Comment by bredren
15 hours ago
One of the features is “no vibe coding, classic development style.”
I think that’s kind of interesting, especially when building a retro enablement.
But I wonder does this mean no AI was used at all? Even for say, code review?
No judgment either way just curious for clarification.
This is from the original authors of ZSNES. I think they know what they're doing.
smartassery aside LLMs are pretty shit at esoteric stuff like this. Especially retro stuff in my experience they mainly tend to get super excited about how awesome and retro it is & reiterate misunderstood factoids about it that it knows that aren't that important/that you probably know already. Like showing it to a Reddit comment section.
Funny, we now enter the era of "Made with Handcrafted Code" or "Handmade" . Same way as furniture, carpets and any other "handcrafts" are made now... or Lamborghinis
it's doubly funny because once the tools are released to public i bet majority of those high-res mods will be ai generated.
I find the specific singling out of vibe coding interesting for a different reason; thinking back to just last month, I recall one of the rationales behind the huge DLSS5 backlash was it ruined the artists original vision.
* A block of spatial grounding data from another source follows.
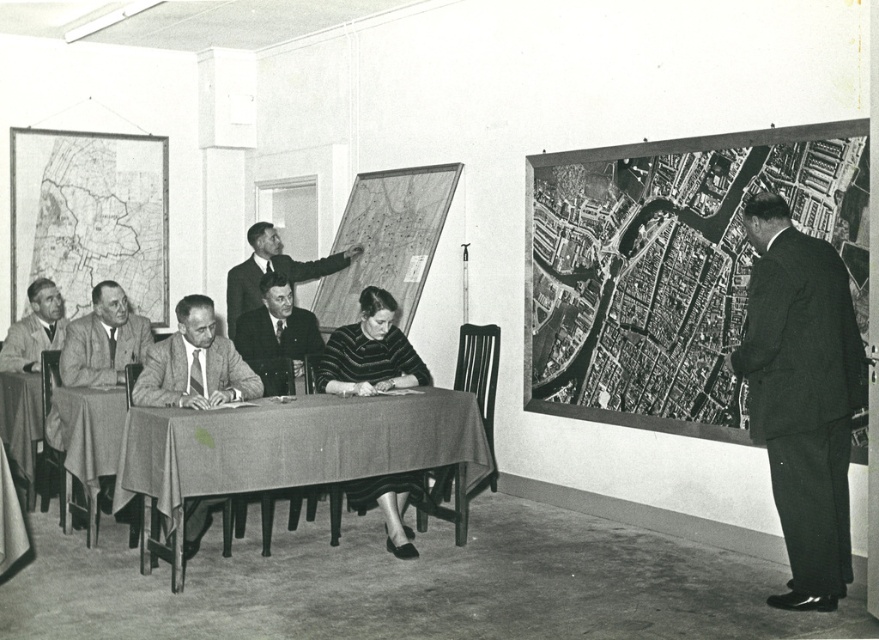 You are standing in the conference room and need to locate two specific points on the maps displayed on the walls. The first point is at coordinates point (342, 339) and the second is at point (292, 310). Which of these points is closer to you when facing the maps?

Point (342, 339) is in front of point (292, 310), so it is closer to you when facing the maps.

You are organizing a small presentation and need to place a striped sweater at center on the textured fabric table at center. Will the sweater fit on the table?

The textured fabric table at center might be wider than striped sweater at center, so the sweater should fit on the table. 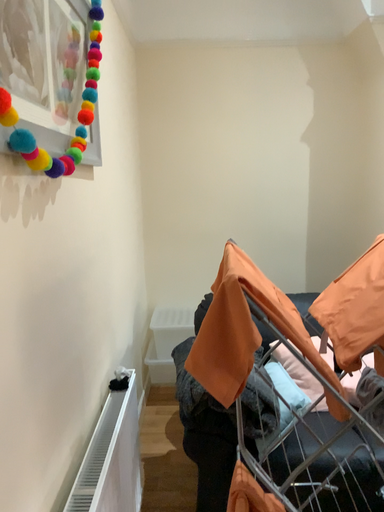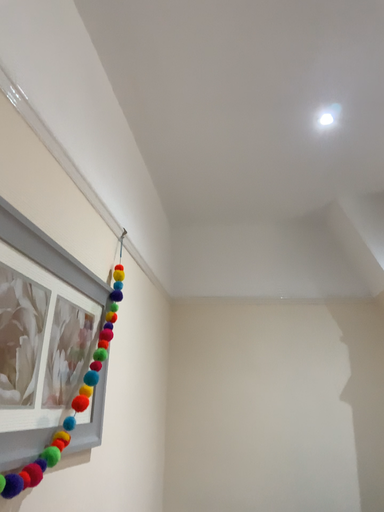 Question: How did the camera likely rotate when shooting the video?

Choices:
 (A) rotated upward
 (B) rotated downward

Answer: (A)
And here we are a month later being amazed at an emulator that literally lets any casual player do just that through a funky point and click interface!
I guess if they added in an MCP server there would probably be a riot.
It only makes sense for hobby projects where the outcome is just an excuse for the journey. I mean if the point is to have fun coding, you want to do it yourself.
> But I wonder does this mean no AI was used at all? Even for say, code review?
Would that be surprising to you?
Why do you ask?
I’m just curious if you are so dependent on LLMs that the idea of not using them at all seems extreme to you
"no vibe coding" is different from "no ai". I'm not sure where the authors are going with this. No autocomplete? What level of autocomplete? No "deep learning"?